Origins of Phobias and Anxiety Disorders: Why More Women than Men? Michelle G. Craske. Kidlington, Oxon, UK: Elsevier (www.elsevier.com). 2003, 312 pp., $85.00 (hardcover).
Michelle Craske writes succinctly and clearly in Origins of Phobias and Anxiety Disorders: Why More Women than Men? This book covers a broad array of studies and related topics and is deceptively slim. Deceptive because it is packed with information, statistics, research reviews, and theory development related to the topic. The author states her goals and then systematically and comprehensively proceeds to review the relevant literature in accomplishing them. The approach is matter-of-fact, with minimal interpretation or embellishment. Her goals were to provide an overarching review of factors contributing to high levels of fear and anxiety disorders and to explore the factors responsible for why more women experience these disorders than men. Throughout the text, Craske confidently and methodically builds her arguments, showing a thorough grasp not only of the extensive literature on fear and anxiety disorders, but also of child development, covariation between anxiety and mood disorders, gender differences, and so on. Ultimately, she reaches a convincing conclusion by a reasoned theoretical approach to explain the gender disparity.

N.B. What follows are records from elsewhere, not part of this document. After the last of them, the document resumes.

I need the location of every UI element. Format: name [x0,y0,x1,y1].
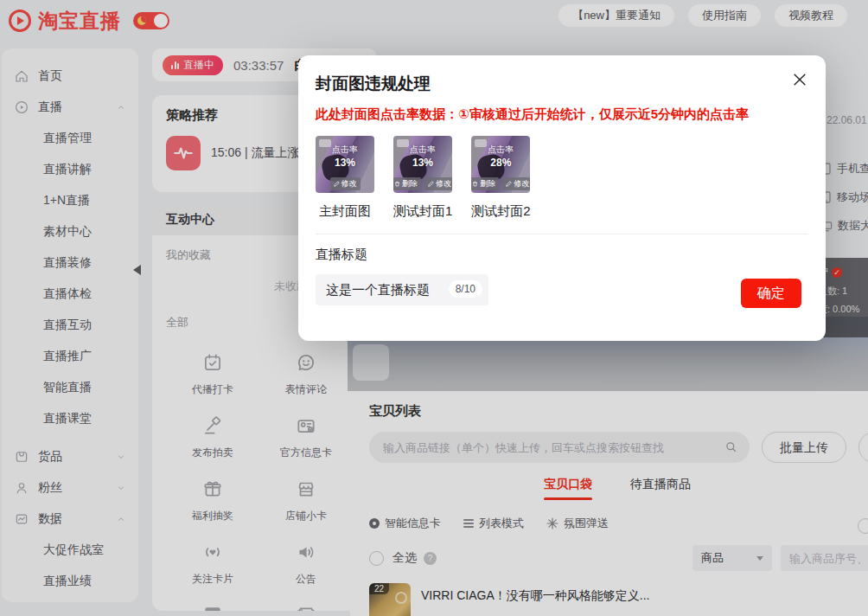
live-title-label: 直播标题 [316,247,808,263]
action-label: 修改 [341,178,357,189]
rate-value: 28% [471,157,530,169]
rate-value: 13% [393,157,452,169]
modal-divider [316,234,808,234]
rate-label: 点击率 [471,144,530,156]
live-title-field: 8/10 [316,274,488,305]
cover-violation-modal: 封面图违规处理 此处封面图点击率数据：①审核通过后开始统计，仅展示近5分钟内的点… [298,55,826,341]
action-label: 修改 [514,178,529,189]
edit-cover-button[interactable]: 修改 [330,177,361,190]
cover-label: 主封面图 [316,203,374,220]
edit-cover-button[interactable]: 修改 [502,177,530,190]
rate-label: 点击率 [316,144,374,156]
cover-rate: 点击率 28% [471,144,530,169]
cover-rate: 点击率 13% [393,144,452,169]
cover-label: 测试封面1 [393,203,452,220]
cover-test-2: 点击率 28% 删除 修改 测试封面2 [471,136,530,220]
cover-rate: 点击率 13% [316,144,374,169]
cover-image[interactable]: 点击率 13% 删除 修改 [393,136,452,193]
action-label: 删除 [402,178,418,189]
char-counter: 8/10 [449,280,482,298]
taobao-live-dashboard: 淘宝直播 【new】重要通知 使用指南 视频教程 首页 直播 直播管理 直播讲解… [0,0,868,616]
action-label: 修改 [436,178,451,189]
action-label: 删除 [480,178,495,189]
cover-main: 点击率 13% 修改 主封面图 [316,136,374,220]
confirm-button[interactable]: 确定 [741,279,801,308]
cover-test-1: 点击率 13% 删除 修改 测试封面1 [393,136,452,220]
delete-cover-button[interactable]: 删除 [393,177,421,190]
modal-title: 封面图违规处理 [316,73,808,95]
rate-label: 点击率 [393,144,452,156]
modal-notice-text: 此处封面图点击率数据：①审核通过后开始统计，仅展示近5分钟内的点击率 [316,106,808,123]
edit-cover-button[interactable]: 修改 [424,177,452,190]
cover-label: 测试封面2 [471,203,530,220]
rate-value: 13% [316,157,374,169]
cover-image[interactable]: 点击率 28% 删除 修改 [471,136,530,193]
delete-cover-button[interactable]: 删除 [471,177,499,190]
cover-image[interactable]: 点击率 13% 修改 [316,136,374,193]
close-icon[interactable] [791,71,808,88]
cover-list: 点击率 13% 修改 主封面图 点击率 13% [316,136,808,220]
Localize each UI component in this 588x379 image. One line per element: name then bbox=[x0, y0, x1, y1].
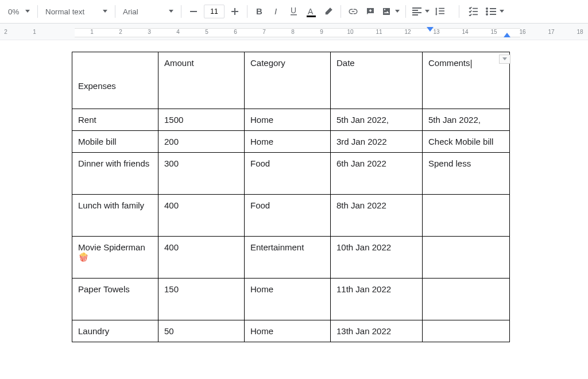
svg-text:B: B bbox=[256, 7, 262, 16]
ruler-number: 18 bbox=[577, 29, 583, 35]
expenses-table[interactable]: Expenses Amount Category Date Comments R… bbox=[72, 52, 510, 342]
zoom-label: 0% bbox=[8, 7, 19, 16]
bold-button[interactable]: B bbox=[252, 3, 268, 20]
line-spacing-icon bbox=[435, 7, 445, 16]
horizontal-ruler[interactable]: 2 1 1 2 3 4 5 6 7 8 9 10 11 12 13 14 15 … bbox=[0, 24, 588, 40]
header-category[interactable]: Category bbox=[245, 52, 331, 109]
cell-category[interactable]: Home bbox=[245, 279, 331, 320]
separator bbox=[37, 5, 38, 18]
ruler-number: 14 bbox=[462, 29, 468, 35]
cell-amount[interactable]: 400 bbox=[158, 237, 245, 279]
svg-rect-13 bbox=[473, 11, 478, 12]
cell-category[interactable]: Food bbox=[245, 195, 331, 237]
svg-point-15 bbox=[486, 7, 488, 10]
table-row[interactable]: Lunch with family 400 Food 8th Jan 2022 bbox=[72, 195, 510, 237]
cell-comments[interactable]: Spend less bbox=[423, 153, 510, 195]
header-comments[interactable]: Comments bbox=[423, 52, 510, 109]
ruler-number: 17 bbox=[548, 29, 554, 35]
line-spacing-button[interactable] bbox=[433, 3, 455, 20]
cell-amount[interactable]: 200 bbox=[158, 131, 245, 153]
cell-amount[interactable]: 1500 bbox=[158, 109, 245, 131]
ruler-number: 3 bbox=[148, 29, 151, 35]
svg-text:U: U bbox=[291, 6, 296, 15]
cell-comments[interactable] bbox=[423, 320, 510, 342]
cell-expenses[interactable]: Paper Towels bbox=[72, 279, 158, 320]
svg-rect-12 bbox=[473, 8, 478, 9]
cell-date[interactable]: 8th Jan 2022 bbox=[331, 195, 423, 237]
svg-rect-19 bbox=[490, 11, 496, 12]
table-row[interactable]: Paper Towels 150 Home 11th Jan 2022 bbox=[72, 279, 510, 320]
font-family-select[interactable]: Arial bbox=[119, 3, 177, 20]
header-expenses[interactable]: Expenses bbox=[72, 52, 158, 109]
table-row[interactable]: Dinner with friends 300 Food 6th Jan 202… bbox=[72, 153, 510, 195]
cell-category[interactable]: Food bbox=[245, 153, 331, 195]
insert-link-button[interactable] bbox=[345, 3, 361, 20]
svg-text:I: I bbox=[274, 7, 277, 16]
cell-date[interactable]: 13th Jan 2022 bbox=[331, 320, 423, 342]
cell-comments[interactable] bbox=[423, 237, 510, 279]
cell-comments[interactable] bbox=[423, 279, 510, 320]
cell-amount[interactable]: 50 bbox=[158, 320, 245, 342]
cell-category[interactable]: Entertainment bbox=[245, 237, 331, 279]
separator bbox=[181, 5, 181, 18]
cell-category[interactable]: Home bbox=[245, 109, 331, 131]
decrease-font-size-button[interactable] bbox=[185, 3, 202, 20]
add-comment-button[interactable] bbox=[362, 3, 378, 20]
chevron-down-icon bbox=[103, 10, 107, 13]
cell-comments[interactable]: Check Mobile bill bbox=[423, 131, 510, 153]
cell-expenses[interactable]: Laundry bbox=[72, 320, 158, 342]
insert-image-button[interactable] bbox=[380, 3, 401, 20]
cell-date[interactable]: 6th Jan 2022 bbox=[331, 153, 423, 195]
zoom-select[interactable]: 0% bbox=[5, 3, 33, 20]
separator bbox=[459, 5, 459, 18]
cell-date[interactable]: 5th Jan 2022, bbox=[331, 109, 423, 131]
document-page[interactable]: Expenses Amount Category Date Comments R… bbox=[0, 40, 588, 379]
font-size-input[interactable]: 11 bbox=[204, 5, 225, 18]
ruler-number: 16 bbox=[519, 29, 525, 35]
cell-expenses[interactable]: Rent bbox=[72, 109, 158, 131]
cell-date[interactable]: 11th Jan 2022 bbox=[331, 279, 423, 320]
highlight-color-button[interactable] bbox=[320, 3, 336, 20]
cell-amount[interactable]: 400 bbox=[158, 195, 245, 237]
table-header-row[interactable]: Expenses Amount Category Date Comments bbox=[72, 52, 510, 109]
cell-expenses[interactable]: Lunch with family bbox=[72, 195, 158, 237]
first-line-indent-marker[interactable] bbox=[427, 27, 434, 32]
underline-button[interactable]: U bbox=[286, 3, 302, 20]
chevron-down-icon bbox=[500, 10, 504, 13]
document-viewport[interactable]: Expenses Amount Category Date Comments R… bbox=[0, 40, 588, 379]
table-row[interactable]: Rent 1500 Home 5th Jan 2022, 5th Jan 202… bbox=[72, 109, 510, 131]
cell-comments[interactable] bbox=[423, 195, 510, 237]
cell-amount[interactable]: 150 bbox=[158, 279, 245, 320]
header-date[interactable]: Date bbox=[331, 52, 423, 109]
ruler-number: 11 bbox=[376, 29, 382, 35]
cell-amount[interactable]: 300 bbox=[158, 153, 245, 195]
ruler-number: 12 bbox=[404, 29, 411, 35]
svg-rect-6 bbox=[291, 14, 297, 16]
header-amount[interactable]: Amount bbox=[158, 52, 245, 109]
separator bbox=[341, 5, 341, 18]
checklist-button[interactable] bbox=[463, 3, 483, 20]
ruler-number: 2 bbox=[119, 29, 122, 35]
increase-font-size-button[interactable] bbox=[227, 3, 243, 20]
cell-expenses[interactable]: Mobile bill bbox=[72, 131, 158, 153]
cell-category[interactable]: Home bbox=[245, 320, 331, 342]
cell-comments[interactable]: 5th Jan 2022, bbox=[423, 109, 510, 131]
cell-expenses[interactable]: Movie Spiderman 🍿 bbox=[72, 237, 158, 279]
table-row[interactable]: Movie Spiderman 🍿 400 Entertainment 10th… bbox=[72, 237, 510, 279]
cell-expenses[interactable]: Dinner with friends bbox=[72, 153, 158, 195]
table-row[interactable]: Mobile bill 200 Home 3rd Jan 2022 Check … bbox=[72, 131, 510, 153]
cell-date[interactable]: 10th Jan 2022 bbox=[331, 237, 423, 279]
bulleted-list-button[interactable] bbox=[484, 3, 506, 20]
cell-date[interactable]: 3rd Jan 2022 bbox=[331, 131, 423, 153]
ruler-number: 5 bbox=[205, 29, 208, 35]
paragraph-style-select[interactable]: Normal text bbox=[42, 3, 111, 20]
text-color-button[interactable]: A bbox=[303, 3, 319, 20]
add-comment-icon bbox=[365, 6, 376, 17]
align-button[interactable] bbox=[410, 3, 432, 20]
cell-category[interactable]: Home bbox=[245, 131, 331, 153]
ruler-number: 6 bbox=[234, 29, 237, 35]
table-row[interactable]: Laundry 50 Home 13th Jan 2022 bbox=[72, 320, 510, 342]
italic-button[interactable]: I bbox=[269, 3, 285, 20]
table-options-button[interactable] bbox=[499, 55, 510, 64]
left-indent-marker[interactable] bbox=[504, 33, 510, 37]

In the first chapter, which covers features of fear and anxiety, Craske engages the topic immediately and without ceremony. She has a great deal to say. The chapter is replete with statistics on sex differences in "normal" fear as well as anxiety disorders, associated forms of distress, and avoidance behavior across the lifespan. There are many interesting findings reviewed-for example, in youths, anxiety precedes not only depression, but also anorexia nervosa, bulimia nervosa, and substance abuse in the majority of cases. Once anxiety develops, males and females have been shown to be equally likely to develop a depressive disorder. She argues that covariation between anxiety and mood disorders may have a common vulnerability factor, of which anxiety may occur earlier in the developmental process. Furthermore, it may not be anxiety per se that leads to gender differences, but the reaction to it, most notably avoidance. At the end of this chapter, she describes the Origins Model and the structure of the book.
Chapter 2 teases apart the nature and function of fear and anxiety. As others have argued, she takes the position that fear and anxiety are different states, with fear being a consequence of a detected threat leading to increased autonomie reactivity and inhibition of some cognitive processes and anxiety being a consequence of undetected threats leading to worry. Increased verbal processes tend to result in anxious worry whereas increased imagery tends to lead to fear. Chapters 3 and 4 provide a review of broad-based vulnerabilities to anxiety-notably negative affectivity and its consequences. She reviewed the available empirical support for links between underlying temperament as a vulnerability factor for anxiety, including negative affectivity, behavioral inhibition, and genetic influences. She moves to a detailed analysis of the developmental literature on infants and children, particularly of the interactions among different factors, such as parenting style, temperament, self-regulation, and the risk of anxiety disorders. One of the conclusions is that the parents of anxious children reinforce avoidant coping as a solution, leading to development of more anxiety. Chapter 5 provides a review of the experimental literature on anxious processing of information. Anxious processing is generally characterized by biases towards detection of potential threat for attention, judgments, and memory. …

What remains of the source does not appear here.